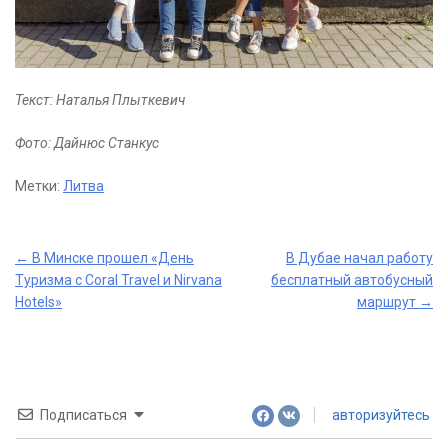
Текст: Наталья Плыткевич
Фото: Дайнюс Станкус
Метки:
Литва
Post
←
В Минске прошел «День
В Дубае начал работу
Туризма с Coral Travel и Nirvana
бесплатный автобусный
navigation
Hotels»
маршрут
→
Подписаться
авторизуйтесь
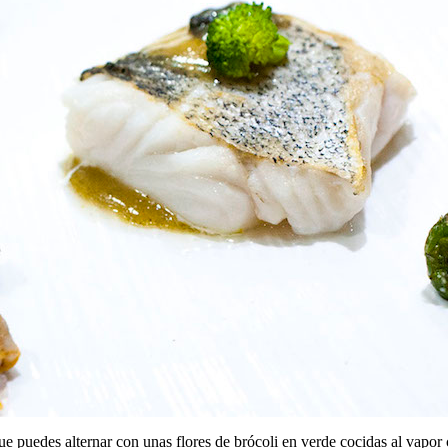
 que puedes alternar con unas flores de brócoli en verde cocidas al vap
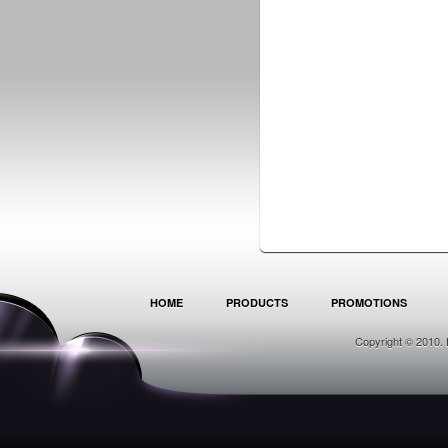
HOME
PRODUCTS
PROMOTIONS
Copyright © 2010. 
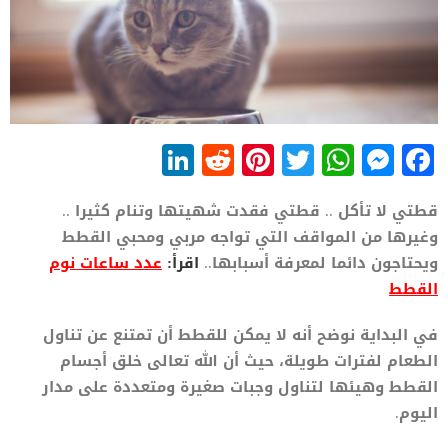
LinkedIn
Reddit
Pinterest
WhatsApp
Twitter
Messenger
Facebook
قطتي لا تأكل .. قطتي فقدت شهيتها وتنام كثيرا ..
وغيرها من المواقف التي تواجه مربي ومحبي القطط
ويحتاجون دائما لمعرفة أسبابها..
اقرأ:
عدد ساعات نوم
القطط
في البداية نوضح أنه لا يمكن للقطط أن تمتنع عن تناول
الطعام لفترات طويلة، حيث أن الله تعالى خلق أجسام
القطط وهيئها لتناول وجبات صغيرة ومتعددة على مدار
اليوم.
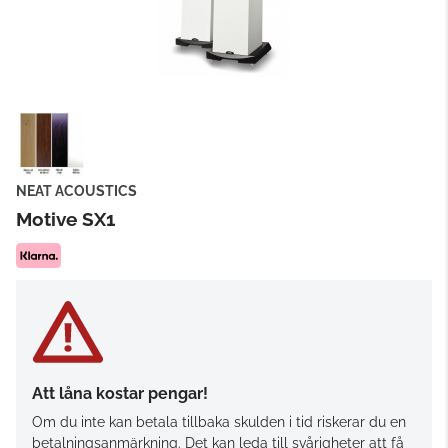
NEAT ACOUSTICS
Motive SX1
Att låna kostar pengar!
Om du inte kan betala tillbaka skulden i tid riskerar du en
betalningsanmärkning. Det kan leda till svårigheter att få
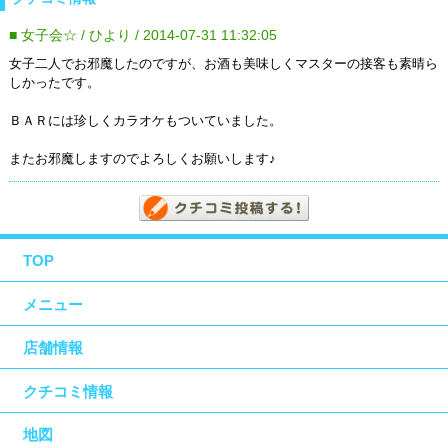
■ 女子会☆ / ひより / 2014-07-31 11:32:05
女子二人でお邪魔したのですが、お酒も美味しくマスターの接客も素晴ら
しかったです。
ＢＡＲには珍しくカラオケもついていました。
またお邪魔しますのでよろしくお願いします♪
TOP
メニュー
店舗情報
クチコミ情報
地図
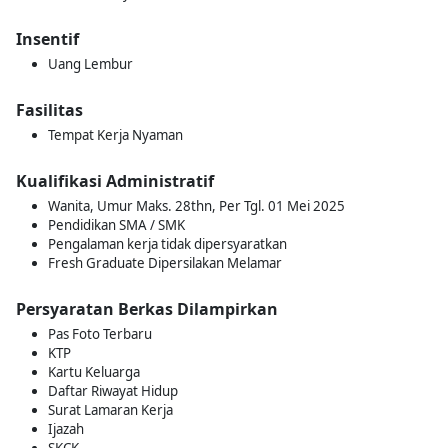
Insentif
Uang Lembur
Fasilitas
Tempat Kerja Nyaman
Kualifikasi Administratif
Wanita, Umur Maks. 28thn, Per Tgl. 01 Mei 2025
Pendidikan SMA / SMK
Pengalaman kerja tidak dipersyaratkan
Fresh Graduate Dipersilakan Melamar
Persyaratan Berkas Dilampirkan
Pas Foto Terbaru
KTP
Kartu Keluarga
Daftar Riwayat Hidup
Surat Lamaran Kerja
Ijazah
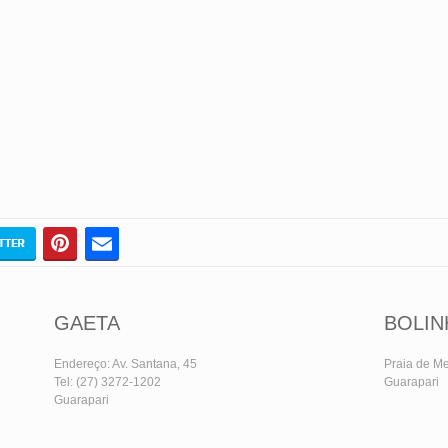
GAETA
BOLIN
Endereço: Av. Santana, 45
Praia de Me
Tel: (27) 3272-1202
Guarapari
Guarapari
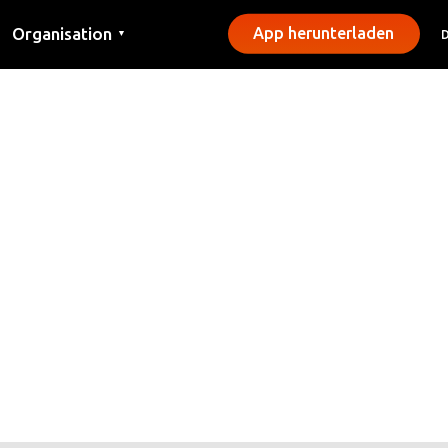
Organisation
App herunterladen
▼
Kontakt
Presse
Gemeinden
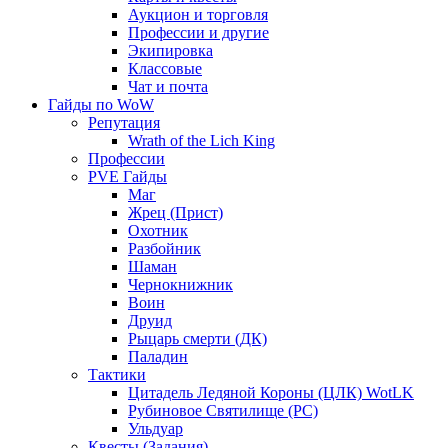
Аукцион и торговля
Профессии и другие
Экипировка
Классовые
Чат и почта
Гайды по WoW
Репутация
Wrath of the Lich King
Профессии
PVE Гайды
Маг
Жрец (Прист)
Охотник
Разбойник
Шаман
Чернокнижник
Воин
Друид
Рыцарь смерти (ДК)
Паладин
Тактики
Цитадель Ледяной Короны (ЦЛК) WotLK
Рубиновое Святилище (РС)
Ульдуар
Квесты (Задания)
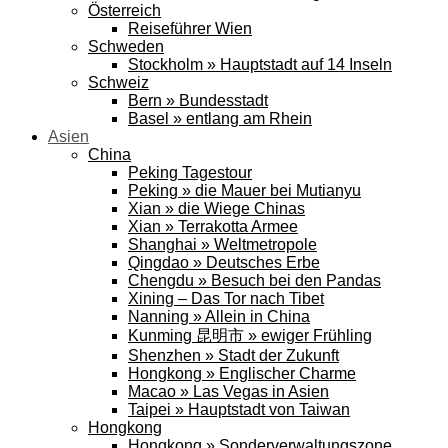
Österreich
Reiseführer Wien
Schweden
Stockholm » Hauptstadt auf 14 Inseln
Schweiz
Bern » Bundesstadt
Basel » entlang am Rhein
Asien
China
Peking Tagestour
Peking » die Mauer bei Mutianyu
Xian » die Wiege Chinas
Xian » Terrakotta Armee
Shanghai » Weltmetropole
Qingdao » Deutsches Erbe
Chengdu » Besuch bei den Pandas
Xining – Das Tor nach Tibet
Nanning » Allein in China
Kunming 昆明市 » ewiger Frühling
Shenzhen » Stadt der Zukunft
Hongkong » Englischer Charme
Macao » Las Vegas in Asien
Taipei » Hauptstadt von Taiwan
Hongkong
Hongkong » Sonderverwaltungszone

--

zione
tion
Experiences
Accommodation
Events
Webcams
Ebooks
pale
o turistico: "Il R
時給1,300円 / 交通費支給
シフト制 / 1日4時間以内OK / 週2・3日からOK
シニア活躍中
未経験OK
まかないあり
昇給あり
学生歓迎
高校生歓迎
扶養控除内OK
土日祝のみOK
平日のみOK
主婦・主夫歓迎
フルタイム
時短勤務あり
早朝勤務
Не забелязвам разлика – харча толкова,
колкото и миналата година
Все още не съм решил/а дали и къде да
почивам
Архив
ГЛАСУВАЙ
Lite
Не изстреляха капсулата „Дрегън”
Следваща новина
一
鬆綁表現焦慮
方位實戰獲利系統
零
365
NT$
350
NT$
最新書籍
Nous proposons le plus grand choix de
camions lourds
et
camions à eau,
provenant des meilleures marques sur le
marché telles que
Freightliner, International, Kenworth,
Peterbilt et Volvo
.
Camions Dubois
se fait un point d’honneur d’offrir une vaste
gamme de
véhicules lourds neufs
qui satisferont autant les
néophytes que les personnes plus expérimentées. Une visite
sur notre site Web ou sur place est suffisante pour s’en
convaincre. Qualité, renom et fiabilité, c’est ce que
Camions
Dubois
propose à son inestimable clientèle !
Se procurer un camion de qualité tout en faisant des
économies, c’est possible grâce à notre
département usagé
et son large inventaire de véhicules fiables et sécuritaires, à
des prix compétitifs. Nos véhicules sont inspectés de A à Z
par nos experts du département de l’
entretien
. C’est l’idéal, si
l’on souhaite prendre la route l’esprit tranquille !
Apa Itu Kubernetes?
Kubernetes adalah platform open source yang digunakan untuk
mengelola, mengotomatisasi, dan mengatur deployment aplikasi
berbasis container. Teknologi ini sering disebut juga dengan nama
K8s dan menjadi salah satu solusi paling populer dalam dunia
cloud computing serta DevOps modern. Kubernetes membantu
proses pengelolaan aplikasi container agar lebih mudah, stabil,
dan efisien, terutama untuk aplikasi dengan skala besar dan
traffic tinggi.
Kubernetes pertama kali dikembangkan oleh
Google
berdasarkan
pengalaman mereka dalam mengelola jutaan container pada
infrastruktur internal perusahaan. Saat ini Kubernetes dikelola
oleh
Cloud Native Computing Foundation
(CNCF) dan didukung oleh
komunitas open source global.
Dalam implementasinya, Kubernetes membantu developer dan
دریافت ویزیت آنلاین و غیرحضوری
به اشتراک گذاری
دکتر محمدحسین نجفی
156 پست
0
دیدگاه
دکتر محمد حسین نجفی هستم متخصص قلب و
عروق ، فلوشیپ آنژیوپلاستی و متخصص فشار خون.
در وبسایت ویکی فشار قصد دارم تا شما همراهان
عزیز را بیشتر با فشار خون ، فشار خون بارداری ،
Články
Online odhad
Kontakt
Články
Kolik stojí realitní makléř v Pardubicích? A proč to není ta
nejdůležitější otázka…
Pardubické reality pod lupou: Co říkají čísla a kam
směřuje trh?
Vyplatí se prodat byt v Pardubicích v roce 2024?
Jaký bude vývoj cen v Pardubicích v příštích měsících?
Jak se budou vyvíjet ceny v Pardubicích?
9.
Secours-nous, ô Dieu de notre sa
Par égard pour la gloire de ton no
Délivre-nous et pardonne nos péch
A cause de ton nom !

§ **Exercise objective**:
Find and show each line of the listing with the word "Xian".

§ **Finished exercise**:
Xian » die Wiege Chinas
Xian » Terrakotta Armee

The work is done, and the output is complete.